Here is my problem: Why are we only looking at one force (vertical)? Isn't there a horizontal friction force? Why is this force not considered?

I know that we don't change the box's velocity; we don't change its PE or KE. So if no change in energy occurs, no work is done. Fine. But why don't any textbooks mention the existence of a sideways friction force (without which the box would not move?) I get the feeling that the textbooks are making an over-simplification, and leaving out essential need to know information.

I have noticed some very bad problems shown in otherwise good books. Books say that in a given problem, a body in motion across a tabletop requires zero force to stay in motion. In book after book, test after test, I see this, without the provisio being given that this is only true when no friction exists.

When friction exists a force must be applied continuously (to counter the friction force, so the net force is zero.) Usually the textbooks get it correct in one paragraph, but then explain it wrong everywhere else (and also in most test questions.)

Is it no wonder that so many of our students get some answers right, but revert to Aristotelian physics when they try to understand a situation?

What am I missing in the original question about work? How is it that we do zero work, even though we are applying a horizontal force (which is in the direction of motion)


Robert

 

[Doc Al]

I know that we don't change the box's velocity; we don't change its PE or KE. So if no change in energy occurs, no work is done. Fine. But why don't any textbooks mention the existence of a sideways friction force (without which the box would not move?) I get the feeling that the textbooks are making an over-simplification, and leaving out essential need to know information.

Please check your link--I can't seem to view it. But it's certainly true that to get the box moving at all requires some work to be done on it and a force exerted on it. But once you get it moving, no additional work is done on it. What friction force are you thinking of? (Of course, we neglect air resistance.)
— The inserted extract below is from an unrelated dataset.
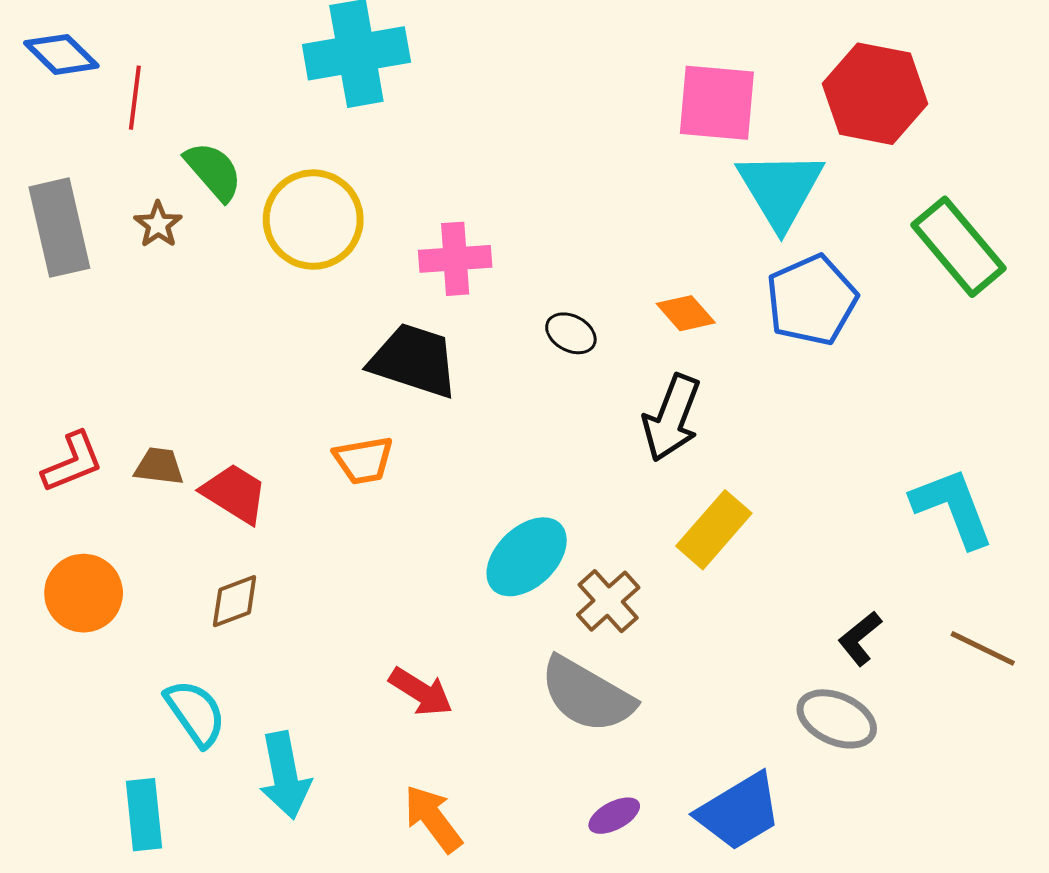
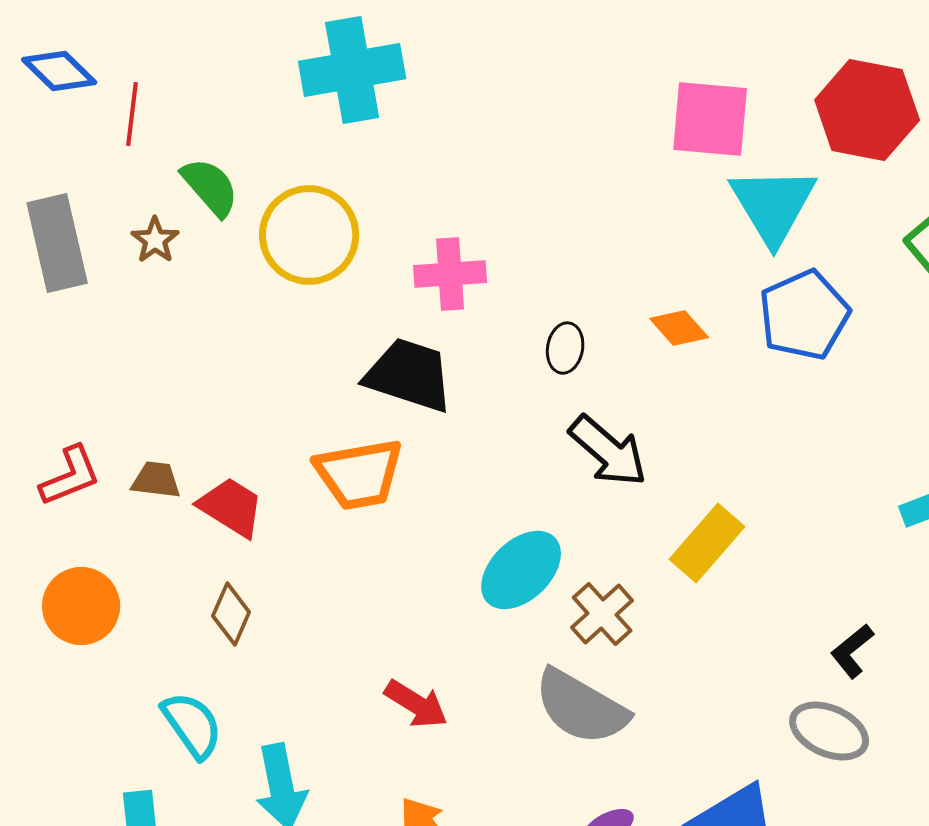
black ellipse: (571, 333) -> (565, 348), turned 72
black arrow: (672, 418) -> (608, 451), moved, turned -70
orange trapezoid: (363, 460) -> (359, 474), size x1.5
brown diamond: (235, 601) -> (231, 614), turned -46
I have noticed some very bad problems shown in otherwise good books. Books say that in a given problem, a body in motion across a tabletop requires zero force to stay in motion. In book after book, test after test, I see this, without the provisio being given that this is only true when no friction exists.

That's pretty bad. Any time you slide over a surface, the existence or non-existence of friction should be mentioned. (What physics book ignores this?) Of course the net force is zero.

But I feel your pain: Basic physics errors in textbooks are a pet peeve of mine and I'm always on the look out for them.

What am I missing in the original question about work? How is it that we do zero work, even though we are applying a horizontal force (which is in the direction of motion)

You only apply a horizontal force to accelerate the box to whatever speed you are carrying it at, which can be made arbitrarily small (if you've got the time). Once it's moving, the only horizontal force needed is to counter air resistence.

 

[Robert100]

No "work" done - What am I missing? (Possible way to phrase the answer.)

Please check your link--I can't seem to view it. But it's certainly true that to get the box moving at all requires some work to be done on it and a force exerted on it. But once you get it moving, no additional work is done on it. What friction force are you thinking of? (Of course, we neglect air resistance.)

That's pretty bad. Any time you slide over a surface, the existence or non-existence of friction should be mentioned. (What physics book ignores this?) Of course the net force is zero.

But I feel your pain: Basic physics errors in textbooks are a pet peeve of mine and I'm always on the look out for them.

You only apply a horizontal force to accelerate the box to whatever speed you are carrying it at, which can be made arbitrarily small (if you've got the time). Once it's moving, the only horizontal force needed is to counter air resistence.

Ok, that's what I thought.

* When you pick up the box from the ground, you do work.

* Standing still with the box in your arms, you do no work.

* When you start to move, you are accelerating, and until you reach a maximum speed, you are doing work on the box.

* Once you reach top speed, and continute at this same speed, can I say that no net work is done on the box?

* The box, in practical terms, feels two retarding forces against its direction of motion:
(a) air friction against the box
(b) it is pulled back (inadvertently) by me, due to air friction (slight) and friction of my feet against the ground (significant)

* However, I constantly add a forward horizontal force to overcome these frictional forces. (This is the sideways friction force I was mentioning - the horizontal force of my hands against the box, pushing the box forwards, to counteract the various drag forces.)

* The net force on the box is thus zero, the acceleration is zero, and therefore no net work is done on the box.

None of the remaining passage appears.